Source data
____________________
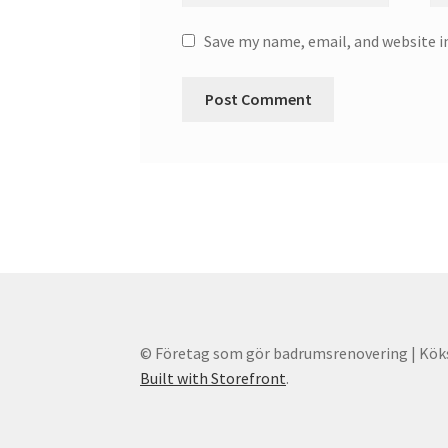
Save my name, email, and website i
© Företag som gör badrumsrenovering | Kök
Built with Storefront
.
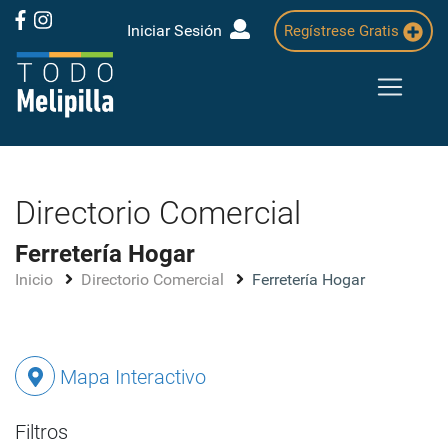
Iniciar Sesión
Regístrese Gratis
Directorio Comercial
Ferretería Hogar
Inicio
Directorio Comercial
Ferretería Hogar
Mapa Interactivo
Filtros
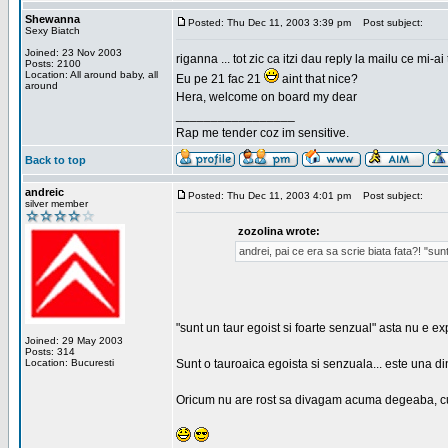
Shewanna
Posted: Thu Dec 11, 2003 3:39 pm
Post subject:
Sexy Biatch
Joined: 23 Nov 2003
riganna ... tot zic ca itzi dau reply la mailu ce mi-
Posts: 2100
Location: All around baby, all
Eu pe 21 fac 21
aint that nice?
around
Hera, welcome on board my dear
_________________
Rap me tender coz im sensitive.
Back to top
andreic
Posted: Thu Dec 11, 2003 4:01 pm
Post subject:
silver member
zozolina wrote:
andrei, pai ce era sa scrie biata fata?! "sun
"sunt un taur egoist si foarte senzual" asta nu e e
Joined: 29 May 2003
Posts: 314
Location: Bucuresti
Sunt o tauroaica egoista si senzuala... este una di
Oricum nu are rost sa divagam acuma degeaba, cum b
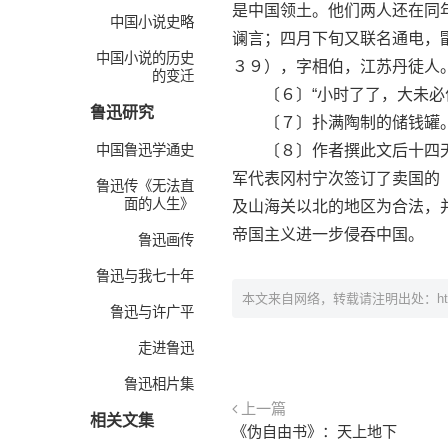
是中国领土。他们两人还在同
中国小说史略
谰言；四月下旬又联名通电，
中国小说的历史
３９），字相伯，江苏丹徒人
的变迁
〔６〕“小时了了，大未必佳
鲁迅研究
〔７〕扑满陶制的储钱罐
中国鲁迅学通史
〔８〕作者撰此文后十四天
军代表冈村宁次签订了卖国的
鲁迅传《无法直
面的人生》
及山海关以北的地区为合法，
帝国主义进一步侵吞中国。
鲁迅画传
鲁迅与我七十年
本文来自网络，转载请注明出处：
h
鲁迅与许广平
走进鲁迅
鲁迅相片集
上一篇
相关文集
《伪自由书》：天上地下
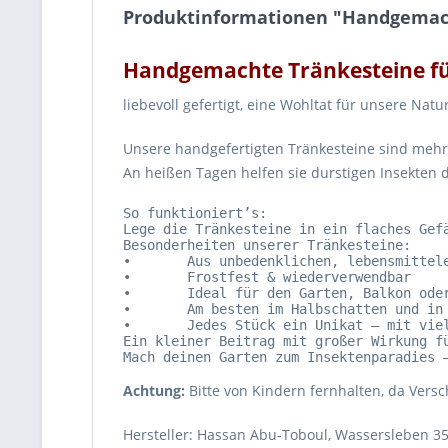
Produktinformationen "Handgemacht
Handgemachte Tränkesteine fü
liebevoll gefertigt, eine Wohltat für unsere Natu
Unsere handgefertigten Tränkesteine sind mehr 
An heißen Tagen helfen sie durstigen Insekten d
So funktioniert’s:

Lege die Tränkesteine in ein flaches Gef
Besonderheiten unserer Tränkesteine:

•	Aus unbedenklichen, lebensmittelechten Materialien

•	Frostfest & wiederverwendbar

•	Ideal für den Garten, Balkon oder die Terrasse

•	Am besten im Halbschatten und in der Nähe von Blüten aufstellen

•	Jedes Stück ein Unikat – mit viel Liebe handgefertigt!

Ein kleiner Beitrag mit großer Wirkung fü
Mach deinen Garten zum Insektenparadies 
Achtung:
Bitte von Kindern fernhalten, da Vers
Hersteller: Hassan Abu-Toboul, Wassersleben 35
____________________
WHAT IS EXPECTED:
Here the job is to copy the stretch of records from the line containing "Built with Storefront" through the line containing "Posts: 2100", word for word. Leave every picture out.

YOUR SOLUTION:
Built with Storefront
.
Iniciar Sesión
Regístrese Gratis
Directorio Comercial
Ferretería Hogar
Inicio
Directorio Comercial
Ferretería Hogar
Mapa Interactivo
Filtros
Shewanna
Posted: Thu Dec 11, 2003 3:39 pm
Post subject:
Sexy Biatch
Joined: 23 Nov 2003
riganna ... tot zic ca itzi dau reply la mailu ce mi-
Posts: 2100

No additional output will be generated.